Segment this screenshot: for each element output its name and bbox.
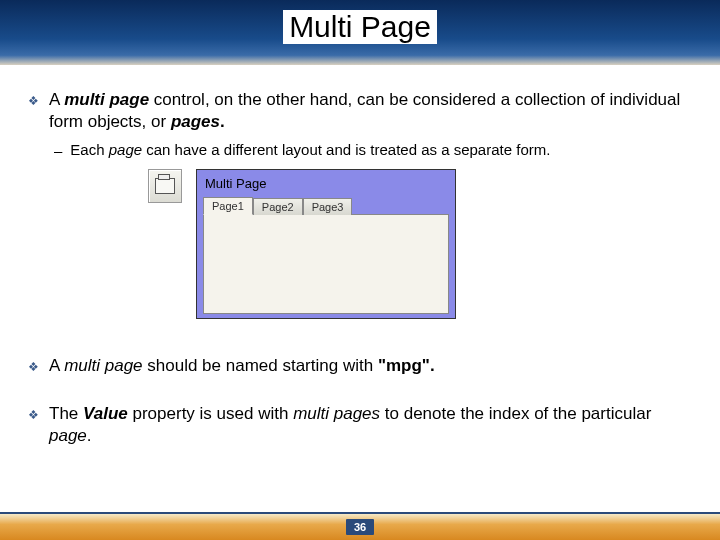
sub-bullet-text: Each page can have a different layout an… (70, 141, 550, 158)
tab-page3: Page3 (303, 198, 353, 215)
bullet-text: A multi page control, on the other hand,… (49, 89, 692, 133)
sub-bullet-item: – Each page can have a different layout … (54, 141, 692, 159)
slide-header: Multi Page (0, 0, 720, 65)
panel-label: Multi Page (199, 172, 453, 195)
bullet-text: A multi page should be named starting wi… (49, 355, 435, 377)
dash-bullet-icon: – (54, 142, 62, 159)
diamond-bullet-icon: ❖ (28, 408, 39, 422)
slide-title: Multi Page (283, 10, 437, 44)
page-number: 36 (346, 519, 374, 535)
multipage-example-panel: Multi Page Page1 Page2 Page3 (196, 169, 456, 319)
bullet-item: ❖ A multi page should be named starting … (28, 355, 692, 377)
tabstrip: Page1 Page2 Page3 (199, 197, 453, 314)
tab-page2: Page2 (253, 198, 303, 215)
tab-body (203, 214, 449, 314)
slide-content: ❖ A multi page control, on the other han… (0, 65, 720, 447)
slide-footer: 36 (0, 512, 720, 540)
bullet-text: The Value property is used with multi pa… (49, 403, 692, 447)
figure-row: Multi Page Page1 Page2 Page3 (148, 169, 692, 319)
bullet-item: ❖ The Value property is used with multi … (28, 403, 692, 447)
multipage-toolbox-icon (148, 169, 182, 203)
diamond-bullet-icon: ❖ (28, 94, 39, 108)
bullet-item: ❖ A multi page control, on the other han… (28, 89, 692, 133)
diamond-bullet-icon: ❖ (28, 360, 39, 374)
tab-page1: Page1 (203, 197, 253, 215)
——————
◆ TASK INSTRUCTIONS ◆
Repeat the material above in full and unchanged, minus its images.

◆ EXERCISE ANSWER ◆
Segment this screenshot: for each element output its name and bbox.
sub-bullet-text: Each page can have a different layout an… (70, 141, 550, 158)
tab-page3: Page3 (303, 198, 353, 215)
bullet-text: A multi page control, on the other hand,… (49, 89, 692, 133)
sub-bullet-item: – Each page can have a different layout … (54, 141, 692, 159)
slide-header: Multi Page (0, 0, 720, 65)
panel-label: Multi Page (199, 172, 453, 195)
bullet-text: A multi page should be named starting wi… (49, 355, 435, 377)
dash-bullet-icon: – (54, 142, 62, 159)
diamond-bullet-icon: ❖ (28, 408, 39, 422)
slide-title: Multi Page (283, 10, 437, 44)
page-number: 36 (346, 519, 374, 535)
multipage-example-panel: Multi Page Page1 Page2 Page3 (196, 169, 456, 319)
bullet-item: ❖ A multi page should be named starting … (28, 355, 692, 377)
tabstrip: Page1 Page2 Page3 (199, 197, 453, 314)
tab-page2: Page2 (253, 198, 303, 215)
tab-body (203, 214, 449, 314)
slide-content: ❖ A multi page control, on the other han… (0, 65, 720, 447)
slide-footer: 36 (0, 512, 720, 540)
bullet-text: The Value property is used with multi pa… (49, 403, 692, 447)
figure-row: Multi Page Page1 Page2 Page3 (148, 169, 692, 319)
bullet-item: ❖ The Value property is used with multi … (28, 403, 692, 447)
multipage-toolbox-icon (148, 169, 182, 203)
diamond-bullet-icon: ❖ (28, 94, 39, 108)
bullet-item: ❖ A multi page control, on the other han… (28, 89, 692, 133)
diamond-bullet-icon: ❖ (28, 360, 39, 374)
tab-page1: Page1 (203, 197, 253, 215)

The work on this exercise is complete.